## Your objective
Starting with the line that contains "河北宝盈房地产开发有限公司 (288, 1934)", set down each line through the end of the entries below, exactly and with nothing added.

## Records

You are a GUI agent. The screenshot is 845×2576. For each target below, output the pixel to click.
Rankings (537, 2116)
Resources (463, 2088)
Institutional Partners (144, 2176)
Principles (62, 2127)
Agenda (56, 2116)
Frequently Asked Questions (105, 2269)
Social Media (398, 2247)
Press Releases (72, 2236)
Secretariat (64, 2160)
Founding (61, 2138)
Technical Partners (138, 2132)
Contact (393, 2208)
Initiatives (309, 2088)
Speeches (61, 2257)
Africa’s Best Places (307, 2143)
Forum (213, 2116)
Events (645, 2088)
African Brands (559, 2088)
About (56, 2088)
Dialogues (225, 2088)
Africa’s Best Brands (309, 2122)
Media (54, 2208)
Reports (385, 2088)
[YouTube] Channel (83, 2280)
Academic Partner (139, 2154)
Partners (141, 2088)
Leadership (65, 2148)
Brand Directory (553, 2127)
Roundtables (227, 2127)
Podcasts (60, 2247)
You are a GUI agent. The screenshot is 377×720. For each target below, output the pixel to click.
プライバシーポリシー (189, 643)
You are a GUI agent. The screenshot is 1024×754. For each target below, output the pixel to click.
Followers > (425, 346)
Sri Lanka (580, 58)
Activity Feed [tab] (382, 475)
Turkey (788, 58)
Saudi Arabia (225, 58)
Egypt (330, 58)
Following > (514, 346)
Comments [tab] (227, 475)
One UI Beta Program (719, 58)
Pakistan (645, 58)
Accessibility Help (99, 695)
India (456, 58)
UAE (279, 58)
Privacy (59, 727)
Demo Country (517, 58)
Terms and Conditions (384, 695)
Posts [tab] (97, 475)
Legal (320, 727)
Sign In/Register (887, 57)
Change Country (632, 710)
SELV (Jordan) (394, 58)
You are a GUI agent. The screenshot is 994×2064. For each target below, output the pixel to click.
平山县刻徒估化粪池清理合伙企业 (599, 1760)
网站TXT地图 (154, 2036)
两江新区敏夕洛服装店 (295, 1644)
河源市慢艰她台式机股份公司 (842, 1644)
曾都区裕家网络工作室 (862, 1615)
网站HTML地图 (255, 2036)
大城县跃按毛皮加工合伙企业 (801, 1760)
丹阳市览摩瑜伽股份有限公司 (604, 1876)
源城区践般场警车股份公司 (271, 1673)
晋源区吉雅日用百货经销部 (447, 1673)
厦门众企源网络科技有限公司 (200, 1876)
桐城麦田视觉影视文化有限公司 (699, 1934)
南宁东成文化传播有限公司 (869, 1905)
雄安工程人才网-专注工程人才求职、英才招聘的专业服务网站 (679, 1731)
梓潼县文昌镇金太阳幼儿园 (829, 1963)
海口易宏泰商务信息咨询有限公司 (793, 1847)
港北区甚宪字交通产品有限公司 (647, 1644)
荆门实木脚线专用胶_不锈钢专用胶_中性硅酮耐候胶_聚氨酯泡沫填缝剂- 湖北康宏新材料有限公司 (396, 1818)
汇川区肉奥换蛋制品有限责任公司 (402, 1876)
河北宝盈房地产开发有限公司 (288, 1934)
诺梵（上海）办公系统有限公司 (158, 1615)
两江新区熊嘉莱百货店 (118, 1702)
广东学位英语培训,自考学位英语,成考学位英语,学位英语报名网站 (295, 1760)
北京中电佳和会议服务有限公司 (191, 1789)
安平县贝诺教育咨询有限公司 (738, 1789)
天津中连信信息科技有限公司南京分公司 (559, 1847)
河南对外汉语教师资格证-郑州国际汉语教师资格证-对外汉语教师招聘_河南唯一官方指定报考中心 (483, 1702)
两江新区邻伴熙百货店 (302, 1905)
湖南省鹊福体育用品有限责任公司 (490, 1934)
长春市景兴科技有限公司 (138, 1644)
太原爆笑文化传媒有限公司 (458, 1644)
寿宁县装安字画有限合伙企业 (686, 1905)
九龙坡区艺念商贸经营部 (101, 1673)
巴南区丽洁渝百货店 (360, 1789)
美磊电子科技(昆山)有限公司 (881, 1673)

## Worked solution
河北宝盈房地产开发有限公司 (288, 1934)
诺梵（上海）办公系统有限公司 (158, 1615)
两江新区熊嘉莱百货店 (118, 1702)
广东学位英语培训,自考学位英语,成考学位英语,学位英语报名网站 (295, 1760)
北京中电佳和会议服务有限公司 (191, 1789)
安平县贝诺教育咨询有限公司 (738, 1789)
天津中连信信息科技有限公司南京分公司 (559, 1847)
河南对外汉语教师资格证-郑州国际汉语教师资格证-对外汉语教师招聘_河南唯一官方指定报考中心 (483, 1702)
两江新区邻伴熙百货店 (302, 1905)
湖南省鹊福体育用品有限责任公司 (490, 1934)
长春市景兴科技有限公司 (138, 1644)
太原爆笑文化传媒有限公司 (458, 1644)
寿宁县装安字画有限合伙企业 (686, 1905)
九龙坡区艺念商贸经营部 (101, 1673)
巴南区丽洁渝百货店 (360, 1789)
美磊电子科技(昆山)有限公司 (881, 1673)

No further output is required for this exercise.